Click here to access the BondAdviser Ratesheet as at 10 March 2016
The Short Term
In March Australian sovereign debt delivered a 0.9% loss and was one of the worst performers among global debt markets. The 10-year government bond yield rose from 2.39% to a high of 2.70% and currently sits at 2.50%. As a result, Australia offers one of the highest 10-year yields among sovereigns that have a top grade credit rating from all three rating agencies including the US where Australia offers a premium of 67 basis points.
This follows the worldwide debt rally that kicked off 2016 when poor performing equity and commodity markets forced investors into a flight to quality. However, this is now beginning to settle and many are regaining confidence in these asset classes. Global equity markets have risen by 5.5% over the last month while oil has climbed almost 50% off its low point.

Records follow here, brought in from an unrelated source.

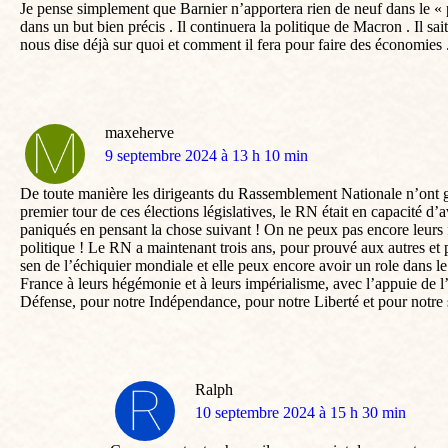
Je pense simplement que Barnier n’apportera rien de neuf dans le « 
dans un but bien précis . Il continuera la politique de Macron . Il sai
nous dise déjà sur quoi et comment il fera pour faire des économies .
maxeherve
dit
9 septembre 2024 à 13 h 10 min
:
De toute manière les dirigeants du Rassemblement Nationale n’ont gue
premier tour de ces élections législatives, le RN était en capacité 
paniqués en pensant la chose suivant ! On ne peux pas encore leurs fa
politique ! Le RN a maintenant trois ans, pour prouvé aux autres et 
sen de l’échiquier mondiale et elle peux encore avoir un role dans l
France à leurs hégémonie et à leurs impérialisme, avec l’appuie de 
Défense, pour notre Indépendance, pour notre Liberté et pour notre s
Ralph
dit
10 septembre 2024 à 15 h 30 min
:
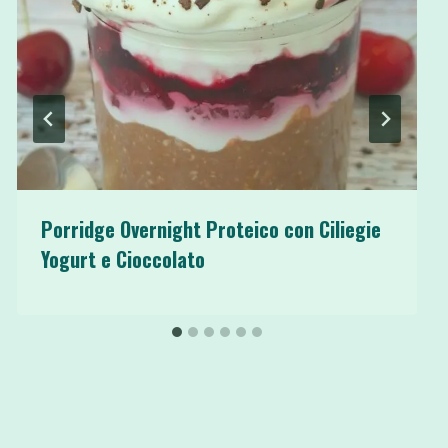
Porridge Overnight Proteico con Ciliegie
Yogurt e Cioccolato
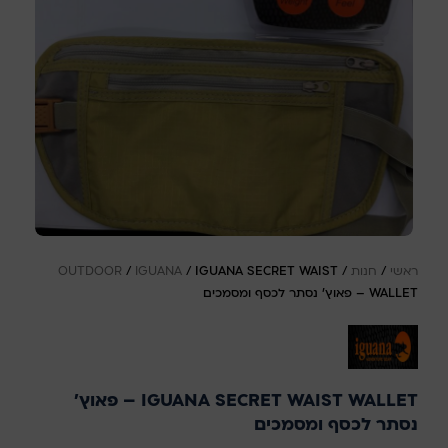
ראשי
/
חנות
/
IGUANA SECRET WAIST
/
IGUANA
/
OUTDOOR
WALLET – פאוץ' נסתר לכסף ומסמכים
IGUANA SECRET WAIST WALLET – פאוץ'
נסתר לכסף ומסמכים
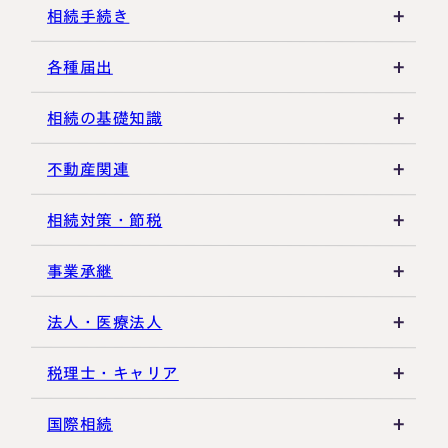
各種控除・特例
贈与の特例制度
譲渡所得
相続手続き
生前贈与
その他所得税
遺言書
各種届出
その他贈与関連
遺留分
税金の納付
相続の基礎知識
遺産分割
死亡届・届出関連
法定相続人・法定相続分
不動産関連
相続登記・名義変更
延納・物納
相続財産
建物・マンション評価
相続対策・節税
相続放棄・限定承認
特別縁故者
土地の評価
養子縁組・家族信託
事業承継
相続手続き全般
特別受益・寄与分
借地権・貸家
生命保険活用
非上場株式評価
法人・医療法人
その他不動産
小規模企業共済
自己株式・株式取得
社団法人
税理士・キャリア
不動産活用
種類株式・名義株
合同会社・持分会社
税理士選び・相談
国際相続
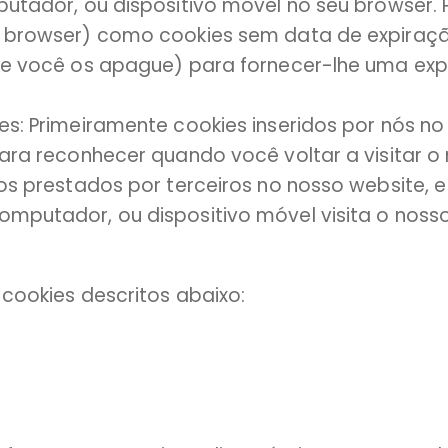
putador, ou dispositivo móvel no seu browser.
o browser) como cookies sem data de expiraç
ue você os apague) para fornecer-lhe uma expe
es: Primeiramente cookies inseridos por nós no
ara reconhecer quando você voltar a visitar o
ços prestados por terceiros no nosso website,
mputador, ou dispositivo móvel visita o nosso
 cookies descritos abaixo:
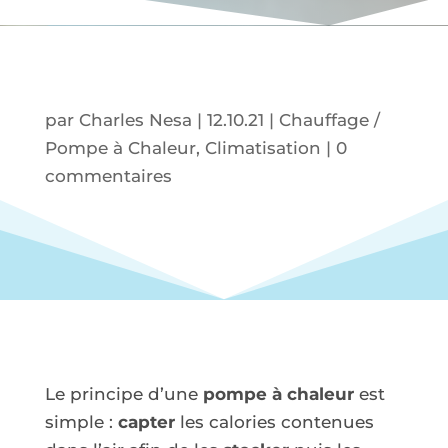
par
Charles Nesa
|
12.10.21
|
Chauffage /
Pompe à Chaleur
,
Climatisation
|
0
commentaires
Le principe d’une
pompe à chaleur
est
simple :
capter
les calories contenues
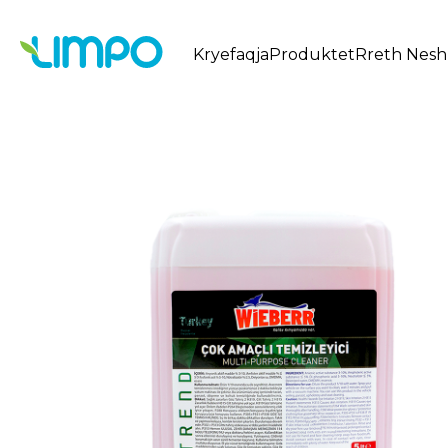
Kryefaqja
Produktet
Rreth Nesh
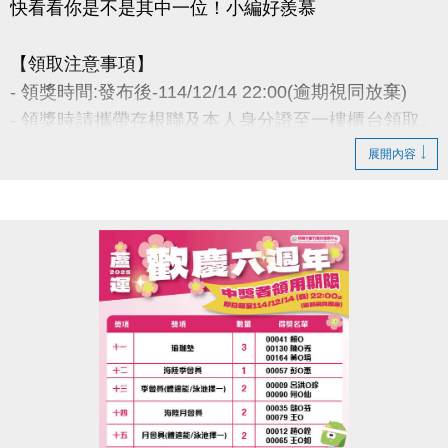
快看看你是不是其中一位！小編好羨慕
【領取注意事項】
- 領獎時間:發布後-114/12/14 22:00(逾期視同放棄)
- 領獎時請攜帶存根聯及本人身分證至一樓櫃台領取。
若無法親領，代領者亦需攜帶存根聯、中獎者身分
展開內容
證。
- 得獎者為小朋友，則請攜帶戶口名簿及健保卡領
獎。
- 會員卡獎項領取日即為開卡日，會員資格當日起開始
生效，恕無法延後使用。
- 課程抵用金$1500及場地抵用金$500，皆不可分次使
用，進行折抵後，由櫃檯收回。
- 若使用課程折抵金報課，該課程有未開課成功之情
況，不得退費折換現金，但可轉班至有開課成功之課
程。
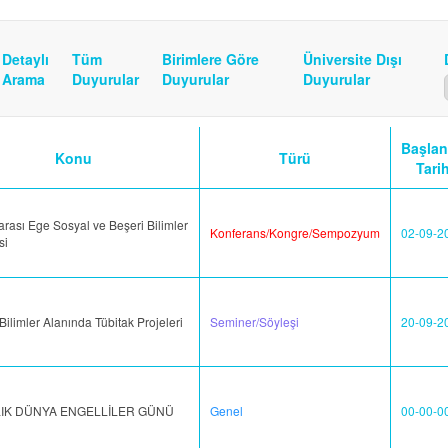
Detaylı
Tüm
Birimlere Göre
Üniversite Dışı
Arama
Duyurular
Duyurular
Duyurular
Başlan
Konu
Türü
Tarih
arası Ege Sosyal ve Beşeri Bilimler
Konferans/Kongre/Sempozyum
02-09-2
si
Bilimler Alanında Tübitak Projeleri
Seminer/Söyleşi
20-09-2
LIK DÜNYA ENGELLİLER GÜNÜ
Genel
00-00-0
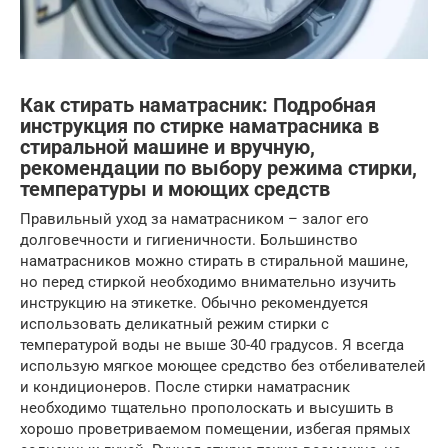
Как стирать наматрасник: Подробная
инструкция по стирке наматрасника в
стиральной машине и вручную,
рекомендации по выбору режима стирки,
температуры и моющих средств
Правильный уход за наматрасником – залог его
долговечности и гигиеничности. Большинство
наматрасников можно стирать в стиральной машине,
но перед стиркой необходимо внимательно изучить
инструкцию на этикетке. Обычно рекомендуется
использовать деликатный режим стирки с
температурой воды не выше 30-40 градусов. Я всегда
использую мягкое моющее средство без отбеливателей
и кондиционеров. После стирки наматрасник
необходимо тщательно прополоскать и высушить в
хорошо проветриваемом помещении, избегая прямых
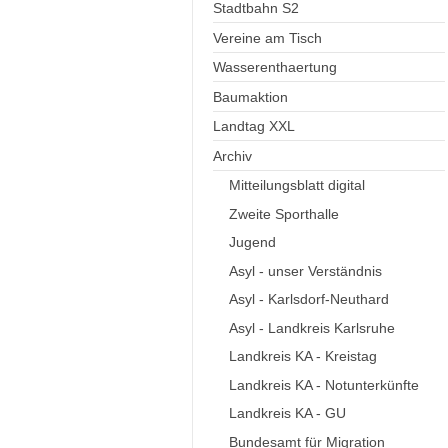
Stadtbahn S2
Vereine am Tisch
Wasserenthaertung
Baumaktion
Landtag XXL
Archiv
Mitteilungsblatt digital
Zweite Sporthalle
Jugend
Asyl - unser Verständnis
Asyl - Karlsdorf-Neuthard
Asyl - Landkreis Karlsruhe
Landkreis KA - Kreistag
Landkreis KA - Notunterkünfte
Landkreis KA - GU
Bundesamt für Migration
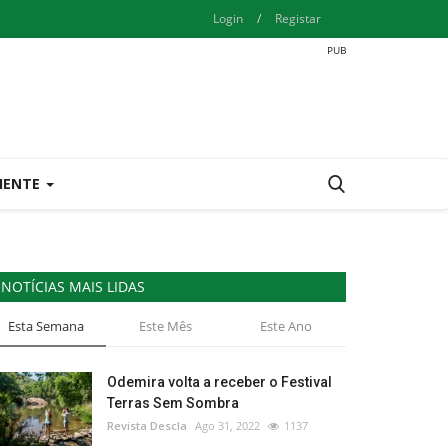
Login
/
Registar
IENTE
NOTÍCIAS MAIS LIDAS
Esta Semana
Este Mês
Este Ano
Odemira volta a receber o Festival
Terras Sem Sombra
Revista Descla
Ago 31, 2022
1137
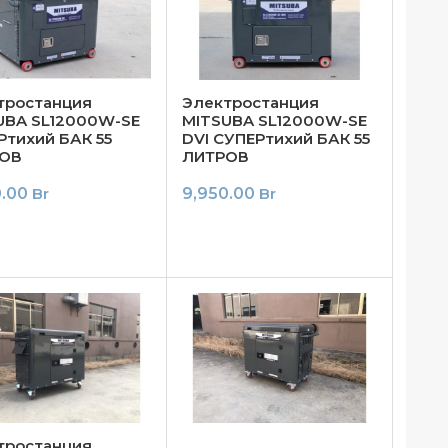
тростанция
Электростанция
UBA SL12000W-SE
MITSUBA SL12000W-SE
Ртихий БАК 55
DVI СУПЕРтихий БАК 55
ОВ
ЛИТРОВ
0.00
Br
9,950.00
Br
тростанция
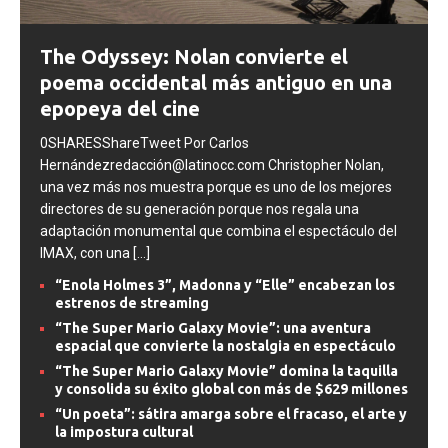
The Odyssey: Nolan convierte el
poema occidental más antiguo en una
epopeya del cine
0SHARESShareTweet Por Carlos
Hernándezredacción@latinocc.com Christopher Nolan,
una vez más nos muestra porque es uno de los mejores
directores de su generación porque nos regala una
adaptación monumental que combina el espectáculo del
IMAX, con una
[...]
“Enola Holmes 3”, Madonna y “Elle” encabezan los
estrenos de streaming
“The Super Mario Galaxy Movie”: una aventura
espacial que convierte la nostalgia en espectáculo
“The Super Mario Galaxy Movie” domina la taquilla
y consolida su éxito global con más de $629 millones
“Un poeta”: sátira amarga sobre el fracaso, el arte y
la impostura cultural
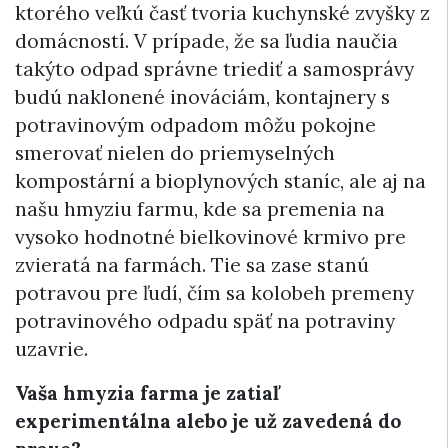
ktorého veľkú časť tvoria kuchynské zvyšky z
domácností. V prípade, že sa ľudia naučia
takýto odpad správne triediť a samosprávy
budú naklonené inováciám, kontajnery s
potravinovým odpadom môžu pokojne
smerovať nielen do priemyselných
kompostární a bioplynových staníc, ale aj na
našu hmyziu farmu, kde sa premenia na
vysoko hodnotné bielkovinové krmivo pre
zvieratá na farmách. Tie sa zase stanú
potravou pre ľudí, čím sa kolobeh premeny
potravinového odpadu späť na potraviny
uzavrie.
Vaša hmyzia farma je zatiaľ
experimentálna alebo je už zavedená do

Over the last 2 weeks, futures traders’ expectations for the Reserve Bank of Australia (RBA) to cut the cash rate by 25 basis points has declined from 12% to 7% prompting markets to believe that Governor Glenn Stevens will end his tenor with inaction for his final 10 months at the helm. However, this has been inconsistent with the rest of the world which has seen a very busy start to the year in terms of monetary policy. The Reserve Bank of New Zealand recently cut rates, the Bank of Japan entered negative territory and expectations for the number Federal Reserve rate hikes for 2016 have declined from 4 to 2 (increments of 25 basis points).
This activity has had a knock-on effect to Australian sovereign debt as global inflation expectations have shifted from prolonged deflation to moderate low inflation over the long term. Another factor driving further yield widening can be attributed to the Fed. Historically, the long end of the Australian Government bond yield curve has been strongly correlated to the US. With two potential US rate hikes in the coming years we should see this part of the curve steepen.
Essentially, longer term sovereign bonds are largely a function of inflationary expectations. With the US and China making up almost two thirds of global GDP, these types of credit securities are relatively sensitive to economic policy decisions as these economies are a gauge on long term global economic growth and stability.
In our view, the expected tightening of the Fed later this year has not yet been correctly priced in to Australian sovereign debt and as a result, investors can expect further widening for the rest of 2016
The Long Term
Taking a longer term view, Australia’s credit rating may be at risk. With Treasury forecasts indicating federal budgets deficits to continue into the next decade, Australia’s public debt could trigger a sovereign rating downgrade. Eleven economies currently hold the triple-A credit rating but post-GFC the budgetary repair of Australia has been slower than other developed countries.
This would be detrimental to both government bonds and domestic credit markets. Sovereign bonds would reflect a higher risk premium while major banks would be charged higher interest rates for overseas borrowing. As a result, banks would have to raise their interest rates which would dampen Australian economic growth. Effectively, the cost of funding would increase throughout Australia negatively feeding through to domestic credit markets. Although this is a long way off, it is still a possibility and investors should be aware of the downside if this trend continues.